[Records from a data collection]
• • •

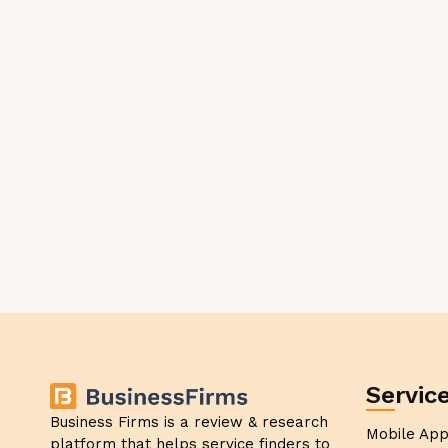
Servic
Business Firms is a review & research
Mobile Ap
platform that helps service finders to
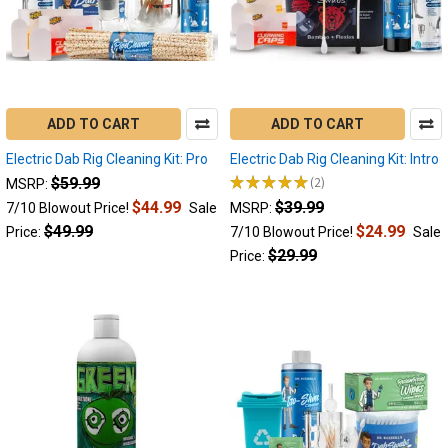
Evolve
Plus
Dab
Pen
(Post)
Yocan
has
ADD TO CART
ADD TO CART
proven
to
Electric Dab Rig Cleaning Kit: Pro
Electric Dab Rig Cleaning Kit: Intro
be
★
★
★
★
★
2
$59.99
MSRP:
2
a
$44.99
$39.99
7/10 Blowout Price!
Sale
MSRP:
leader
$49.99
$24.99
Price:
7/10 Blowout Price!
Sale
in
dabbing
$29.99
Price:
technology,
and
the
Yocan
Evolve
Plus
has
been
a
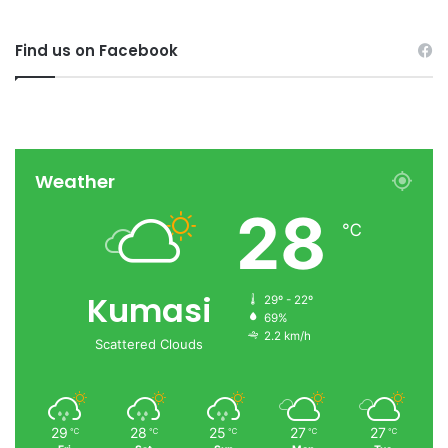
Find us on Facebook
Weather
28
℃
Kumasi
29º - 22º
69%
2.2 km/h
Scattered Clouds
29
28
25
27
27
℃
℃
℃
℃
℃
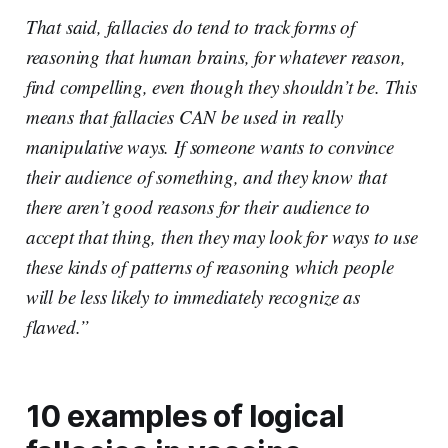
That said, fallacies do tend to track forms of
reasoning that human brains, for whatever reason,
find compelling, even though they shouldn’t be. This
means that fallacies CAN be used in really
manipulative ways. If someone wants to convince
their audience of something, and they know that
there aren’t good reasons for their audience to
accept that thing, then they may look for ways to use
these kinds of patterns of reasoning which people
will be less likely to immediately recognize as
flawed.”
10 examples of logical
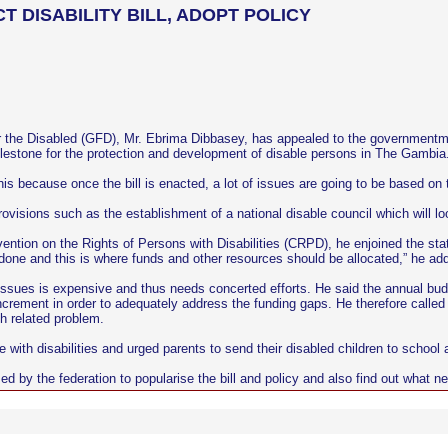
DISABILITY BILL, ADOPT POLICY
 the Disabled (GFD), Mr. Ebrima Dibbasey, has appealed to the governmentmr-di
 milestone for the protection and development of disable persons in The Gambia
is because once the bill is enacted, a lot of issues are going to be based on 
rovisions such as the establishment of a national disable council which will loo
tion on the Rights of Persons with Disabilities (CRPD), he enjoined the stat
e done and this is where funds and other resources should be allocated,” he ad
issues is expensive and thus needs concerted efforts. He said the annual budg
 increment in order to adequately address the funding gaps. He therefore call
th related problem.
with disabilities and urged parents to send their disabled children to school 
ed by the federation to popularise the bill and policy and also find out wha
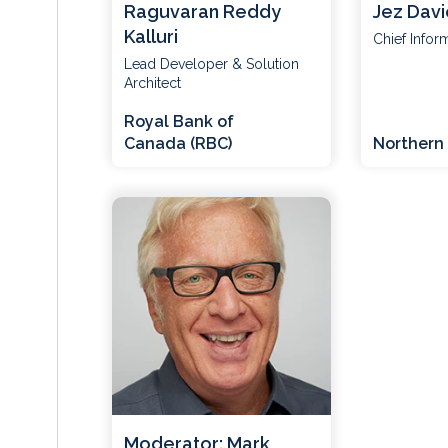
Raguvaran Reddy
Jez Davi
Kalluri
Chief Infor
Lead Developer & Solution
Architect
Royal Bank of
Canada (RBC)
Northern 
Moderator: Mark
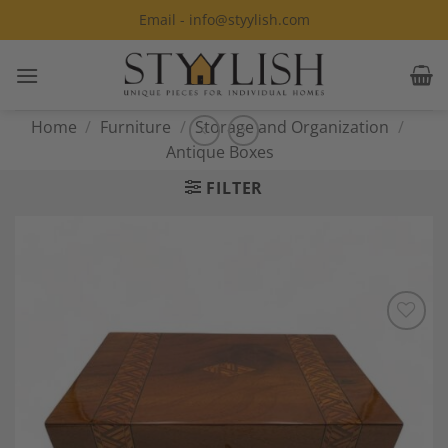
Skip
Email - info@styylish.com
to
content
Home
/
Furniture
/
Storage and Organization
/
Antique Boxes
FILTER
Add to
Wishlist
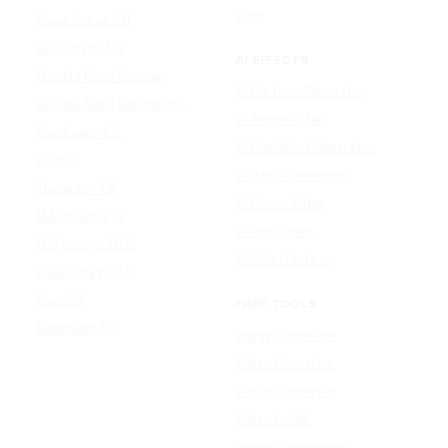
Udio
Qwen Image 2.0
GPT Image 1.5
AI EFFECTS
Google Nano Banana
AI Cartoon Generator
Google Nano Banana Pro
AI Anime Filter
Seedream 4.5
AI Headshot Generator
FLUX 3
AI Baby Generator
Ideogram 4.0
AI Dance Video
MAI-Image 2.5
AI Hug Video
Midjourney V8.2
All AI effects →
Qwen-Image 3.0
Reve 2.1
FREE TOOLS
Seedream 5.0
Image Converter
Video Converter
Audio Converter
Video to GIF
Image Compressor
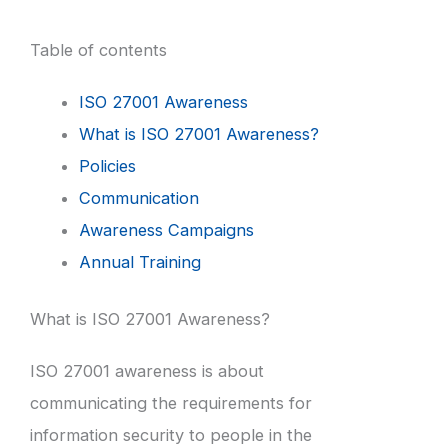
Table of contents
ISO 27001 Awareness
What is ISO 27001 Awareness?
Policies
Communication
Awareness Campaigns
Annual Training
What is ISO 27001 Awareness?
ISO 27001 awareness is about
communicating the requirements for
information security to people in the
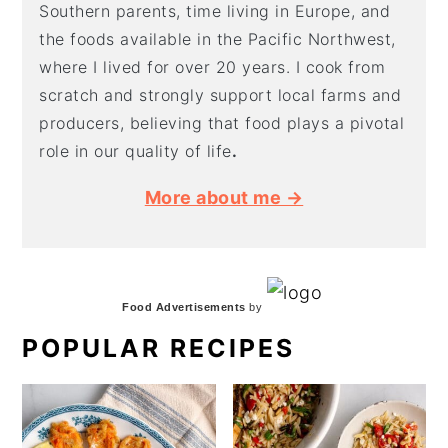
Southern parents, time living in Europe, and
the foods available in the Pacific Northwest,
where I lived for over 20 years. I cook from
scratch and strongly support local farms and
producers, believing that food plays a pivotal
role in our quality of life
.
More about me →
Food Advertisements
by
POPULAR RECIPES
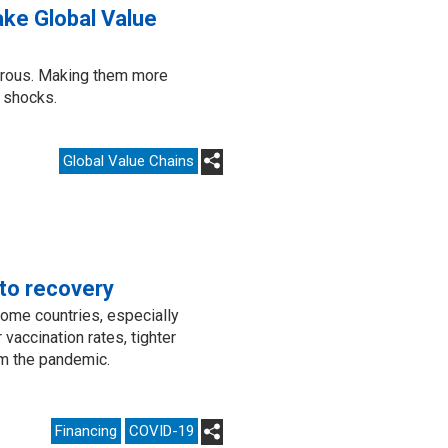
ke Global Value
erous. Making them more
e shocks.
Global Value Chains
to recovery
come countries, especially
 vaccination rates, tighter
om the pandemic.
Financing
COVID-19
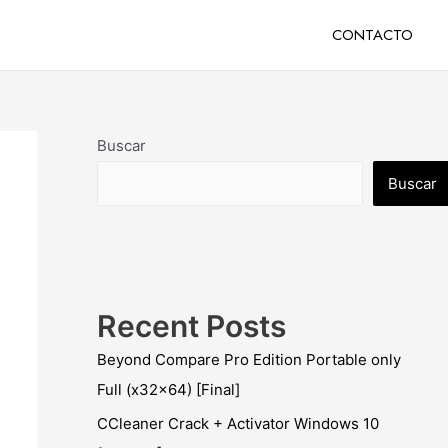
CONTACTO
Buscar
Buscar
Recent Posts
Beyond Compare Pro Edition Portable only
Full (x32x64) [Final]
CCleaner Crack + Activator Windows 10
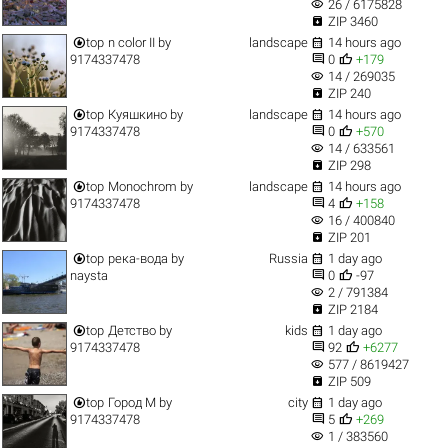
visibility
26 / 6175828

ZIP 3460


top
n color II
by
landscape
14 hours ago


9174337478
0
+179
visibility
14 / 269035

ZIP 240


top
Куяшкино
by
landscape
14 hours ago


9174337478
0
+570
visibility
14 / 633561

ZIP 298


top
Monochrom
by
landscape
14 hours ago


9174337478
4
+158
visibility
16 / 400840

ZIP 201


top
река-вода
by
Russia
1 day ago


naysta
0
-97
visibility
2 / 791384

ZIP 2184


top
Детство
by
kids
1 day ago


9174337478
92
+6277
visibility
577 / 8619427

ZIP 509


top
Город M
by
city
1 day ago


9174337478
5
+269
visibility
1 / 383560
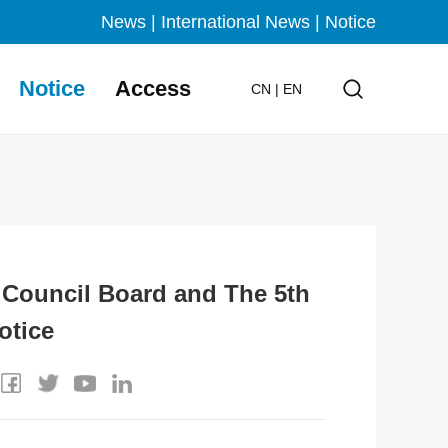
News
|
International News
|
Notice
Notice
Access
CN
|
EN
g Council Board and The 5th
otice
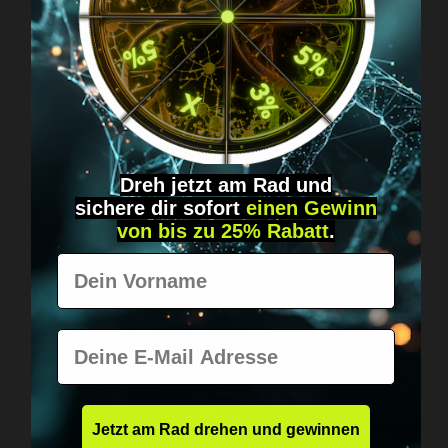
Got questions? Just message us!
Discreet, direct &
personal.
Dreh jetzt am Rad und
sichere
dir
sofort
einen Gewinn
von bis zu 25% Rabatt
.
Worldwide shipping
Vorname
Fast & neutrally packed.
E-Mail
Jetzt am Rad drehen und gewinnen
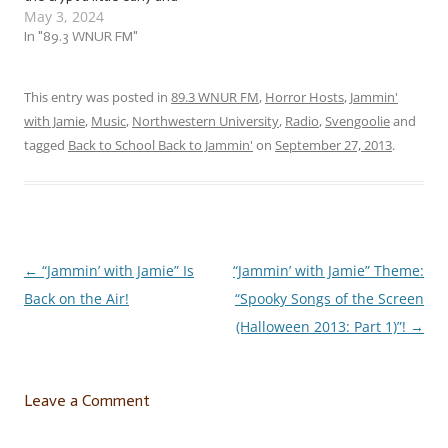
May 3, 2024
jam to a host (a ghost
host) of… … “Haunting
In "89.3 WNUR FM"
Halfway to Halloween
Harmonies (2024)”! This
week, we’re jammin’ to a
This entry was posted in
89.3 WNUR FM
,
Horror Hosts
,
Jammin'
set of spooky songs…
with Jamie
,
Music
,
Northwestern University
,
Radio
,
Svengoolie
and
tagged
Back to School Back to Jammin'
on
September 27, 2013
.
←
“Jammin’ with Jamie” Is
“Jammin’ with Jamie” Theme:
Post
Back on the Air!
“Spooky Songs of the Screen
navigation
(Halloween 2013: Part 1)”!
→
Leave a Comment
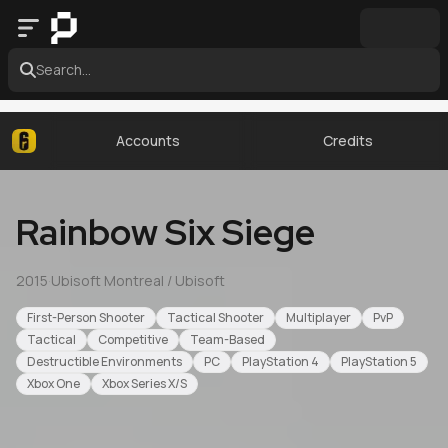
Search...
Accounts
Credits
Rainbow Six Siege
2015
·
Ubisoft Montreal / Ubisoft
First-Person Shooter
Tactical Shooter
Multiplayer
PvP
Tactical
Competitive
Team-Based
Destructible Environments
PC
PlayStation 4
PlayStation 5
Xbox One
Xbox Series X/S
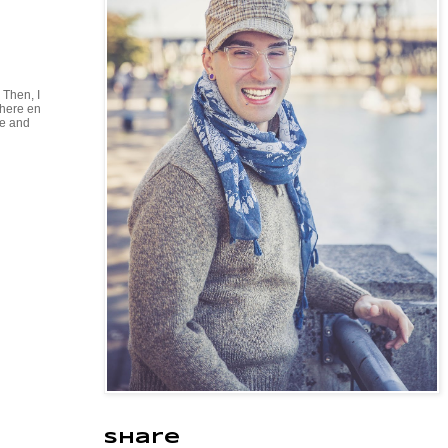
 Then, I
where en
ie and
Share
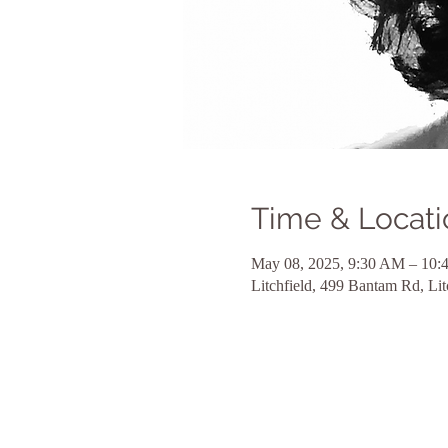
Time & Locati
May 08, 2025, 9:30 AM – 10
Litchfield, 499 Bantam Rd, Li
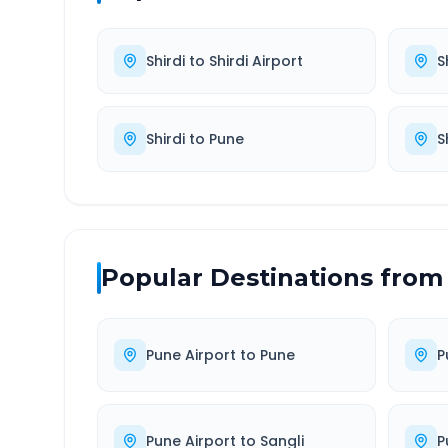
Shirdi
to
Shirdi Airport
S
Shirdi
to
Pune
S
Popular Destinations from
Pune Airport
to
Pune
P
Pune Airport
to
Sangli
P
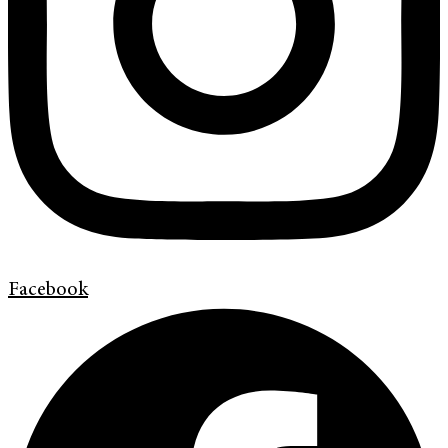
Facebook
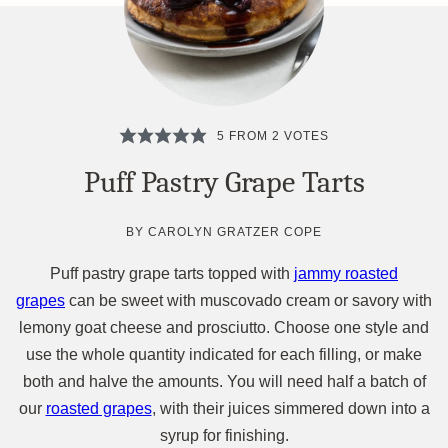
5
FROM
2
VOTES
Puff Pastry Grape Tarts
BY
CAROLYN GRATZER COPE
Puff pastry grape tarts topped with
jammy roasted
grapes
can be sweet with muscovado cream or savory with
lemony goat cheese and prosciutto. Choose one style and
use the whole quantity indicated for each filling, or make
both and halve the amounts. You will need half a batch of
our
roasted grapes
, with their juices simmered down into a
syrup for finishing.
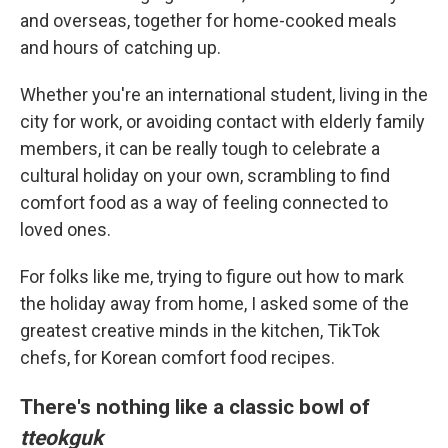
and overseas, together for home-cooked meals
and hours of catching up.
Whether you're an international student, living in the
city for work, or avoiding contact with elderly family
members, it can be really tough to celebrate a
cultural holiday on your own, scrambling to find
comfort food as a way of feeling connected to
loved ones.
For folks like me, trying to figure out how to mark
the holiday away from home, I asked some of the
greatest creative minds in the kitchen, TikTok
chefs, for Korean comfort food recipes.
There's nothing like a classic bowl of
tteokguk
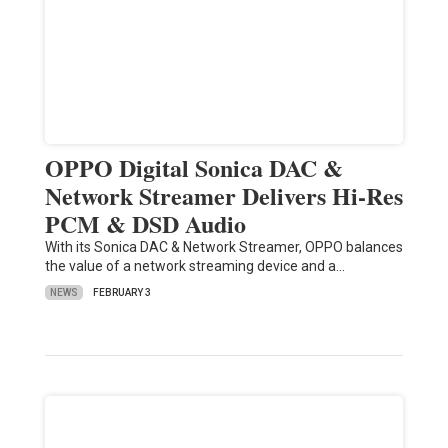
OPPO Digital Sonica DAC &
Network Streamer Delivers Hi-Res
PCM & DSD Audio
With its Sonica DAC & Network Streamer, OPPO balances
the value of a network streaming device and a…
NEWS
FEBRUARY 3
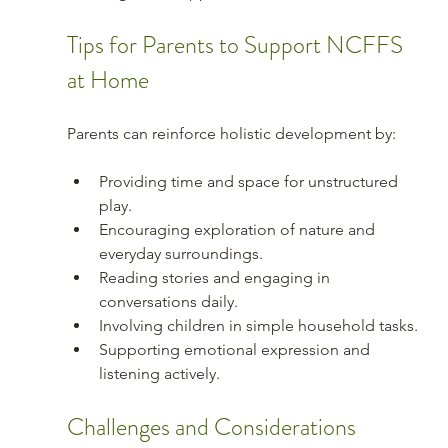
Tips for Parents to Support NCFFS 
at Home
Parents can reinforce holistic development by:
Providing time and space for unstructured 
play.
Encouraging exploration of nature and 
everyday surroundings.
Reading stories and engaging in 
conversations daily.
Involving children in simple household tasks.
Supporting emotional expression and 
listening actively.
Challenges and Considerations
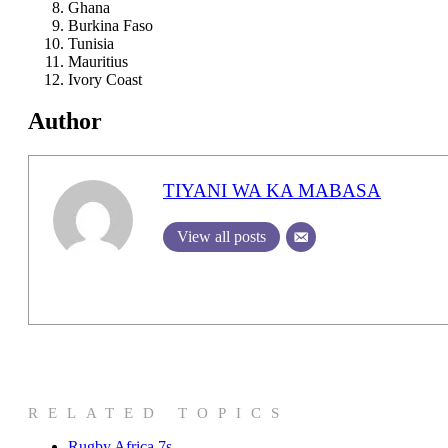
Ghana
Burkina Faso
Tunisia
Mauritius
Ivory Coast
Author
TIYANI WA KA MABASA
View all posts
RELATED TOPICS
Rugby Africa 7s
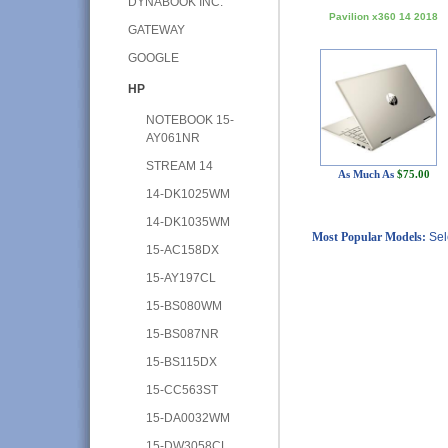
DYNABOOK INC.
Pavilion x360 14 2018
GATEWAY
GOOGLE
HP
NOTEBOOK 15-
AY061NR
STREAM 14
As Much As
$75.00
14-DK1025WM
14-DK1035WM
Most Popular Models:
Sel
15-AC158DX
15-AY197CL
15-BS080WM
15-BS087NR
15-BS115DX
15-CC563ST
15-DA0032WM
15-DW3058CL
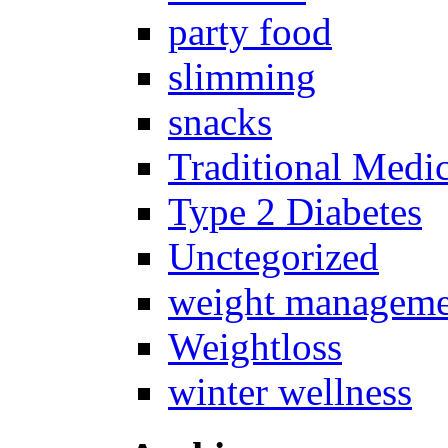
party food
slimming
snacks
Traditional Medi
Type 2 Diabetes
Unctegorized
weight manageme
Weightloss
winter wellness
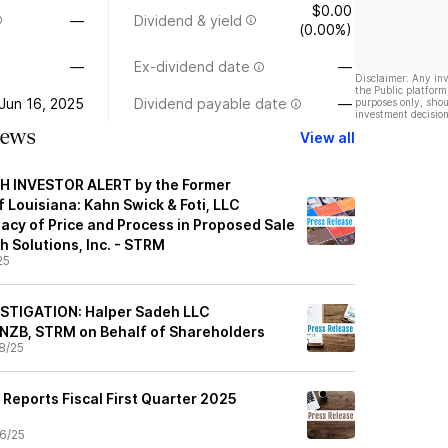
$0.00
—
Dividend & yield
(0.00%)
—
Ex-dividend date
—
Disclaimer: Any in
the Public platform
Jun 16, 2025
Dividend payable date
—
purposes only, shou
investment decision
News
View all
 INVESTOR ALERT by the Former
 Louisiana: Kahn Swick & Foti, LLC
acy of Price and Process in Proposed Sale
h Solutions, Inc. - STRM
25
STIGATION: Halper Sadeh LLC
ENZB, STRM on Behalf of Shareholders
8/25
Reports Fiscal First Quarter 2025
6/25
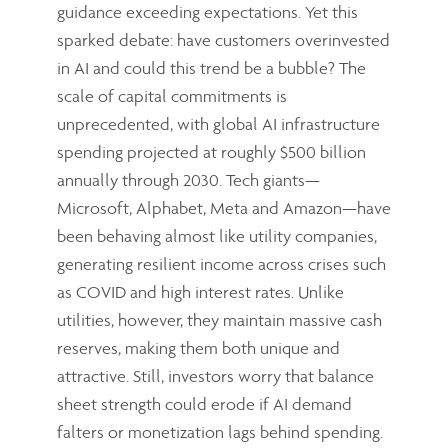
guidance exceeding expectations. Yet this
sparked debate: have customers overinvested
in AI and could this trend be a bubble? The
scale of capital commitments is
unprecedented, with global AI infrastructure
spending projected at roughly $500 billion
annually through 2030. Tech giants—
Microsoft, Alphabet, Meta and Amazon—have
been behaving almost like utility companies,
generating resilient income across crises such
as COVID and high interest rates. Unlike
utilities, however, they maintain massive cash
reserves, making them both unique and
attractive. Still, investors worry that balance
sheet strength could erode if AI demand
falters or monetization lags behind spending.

• • •

# [Assigned task]
For this exercise, copy each line of the data above exactly, from the first through the line containing "with disabilities and", and drop the pictures.

# [Response area]
Servic
Business Firms is a review & research
Mobile Ap
platform that helps service finders to
Evolve
Plus
Dab
Pen
(Post)
Yocan
has
ADD TO CART
ADD TO CART
proven
to
Electric Dab Rig Cleaning Kit: Pro
Electric Dab Rig Cleaning Kit: Intro
be
★
★
★
★
★
2
$59.99
MSRP:
2
a
$44.99
$39.99
7/10 Blowout Price!
Sale
MSRP:
leader
$49.99
$24.99
Price:
7/10 Blowout Price!
Sale
in
dabbing
$29.99
Price:
technology,
and
the
Yocan
Evolve
Plus
has
been
a
Find us on Facebook
Weather
28
℃
Kumasi
29º - 22º
69%
2.2 km/h
Scattered Clouds
29
28
25
27
27
℃
℃
℃
℃
℃
That said, fallacies do tend to track forms of
reasoning that human brains, for whatever reason,
find compelling, even though they shouldn’t be. This
means that fallacies CAN be used in really
manipulative ways. If someone wants to convince
their audience of something, and they know that
there aren’t good reasons for their audience to
accept that thing, then they may look for ways to use
these kinds of patterns of reasoning which people
will be less likely to immediately recognize as
flawed.”
10 examples of logical
DISABILITY BILL, ADOPT POLICY
 the Disabled (GFD), Mr. Ebrima Dibbasey, has appealed to the governmentmr-di
 milestone for the protection and development of disable persons in The Gambia
is because once the bill is enacted, a lot of issues are going to be based on 
rovisions such as the establishment of a national disable council which will loo
tion on the Rights of Persons with Disabilities (CRPD), he enjoined the stat
e done and this is where funds and other resources should be allocated,” he ad
issues is expensive and thus needs concerted efforts. He said the annual budg
 increment in order to adequately address the funding gaps. He therefore call
th related problem.
with disabilities and urged parents to send their disabled children to school 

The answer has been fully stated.